▶ **Task details**:
From the entries below, transcribe exactly the lines between the line holding "For every named" and the line holding "Новые товары (144, 2401)", inclusive; skip all other lines.

(Stored data)
........
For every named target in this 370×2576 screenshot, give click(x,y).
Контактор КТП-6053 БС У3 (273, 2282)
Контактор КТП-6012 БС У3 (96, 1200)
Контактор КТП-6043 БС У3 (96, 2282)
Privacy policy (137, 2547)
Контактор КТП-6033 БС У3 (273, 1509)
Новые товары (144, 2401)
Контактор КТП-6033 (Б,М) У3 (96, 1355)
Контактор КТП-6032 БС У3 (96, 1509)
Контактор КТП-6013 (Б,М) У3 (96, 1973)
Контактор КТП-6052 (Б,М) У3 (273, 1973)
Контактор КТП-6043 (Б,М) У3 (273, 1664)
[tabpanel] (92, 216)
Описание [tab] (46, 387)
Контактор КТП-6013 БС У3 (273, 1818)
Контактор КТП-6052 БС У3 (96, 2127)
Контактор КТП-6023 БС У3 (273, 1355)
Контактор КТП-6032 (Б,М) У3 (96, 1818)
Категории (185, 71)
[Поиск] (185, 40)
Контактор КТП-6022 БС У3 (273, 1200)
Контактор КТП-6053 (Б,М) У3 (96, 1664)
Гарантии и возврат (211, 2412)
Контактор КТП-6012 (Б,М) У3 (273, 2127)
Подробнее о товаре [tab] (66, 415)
........
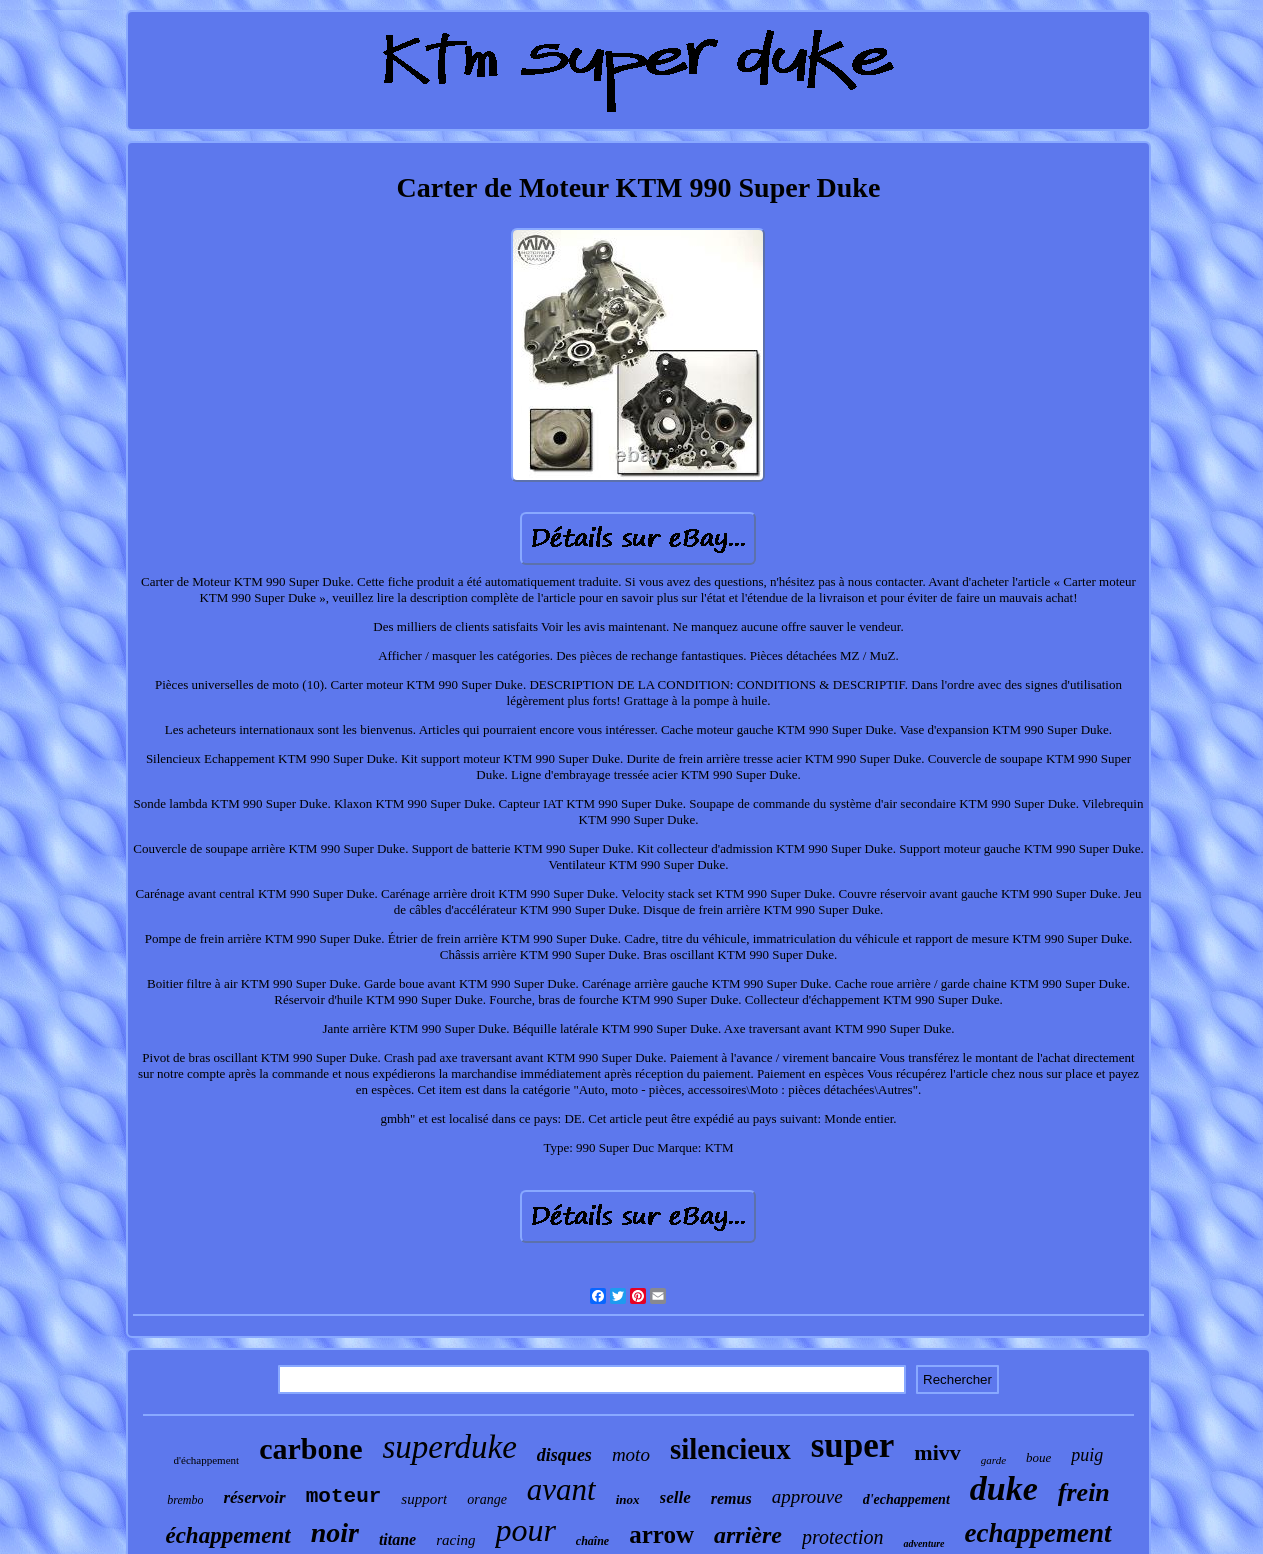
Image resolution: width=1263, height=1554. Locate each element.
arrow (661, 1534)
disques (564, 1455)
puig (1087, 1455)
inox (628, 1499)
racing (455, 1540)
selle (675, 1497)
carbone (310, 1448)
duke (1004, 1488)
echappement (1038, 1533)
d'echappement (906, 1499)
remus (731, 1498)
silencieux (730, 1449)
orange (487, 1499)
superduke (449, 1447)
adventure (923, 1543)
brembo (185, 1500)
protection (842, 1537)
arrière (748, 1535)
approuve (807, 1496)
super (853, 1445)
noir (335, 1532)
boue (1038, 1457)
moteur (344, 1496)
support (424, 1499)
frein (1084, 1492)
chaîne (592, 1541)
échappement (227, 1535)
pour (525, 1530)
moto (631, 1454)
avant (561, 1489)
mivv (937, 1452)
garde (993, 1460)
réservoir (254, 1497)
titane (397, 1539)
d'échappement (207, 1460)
........
▶ **Answer section**:
For every named target in this 370×2576 screenshot, give click(x,y).
Контактор КТП-6053 БС У3 (273, 2282)
Контактор КТП-6012 БС У3 (96, 1200)
Контактор КТП-6043 БС У3 (96, 2282)
Privacy policy (137, 2547)
Контактор КТП-6033 БС У3 (273, 1509)
Новые товары (144, 2401)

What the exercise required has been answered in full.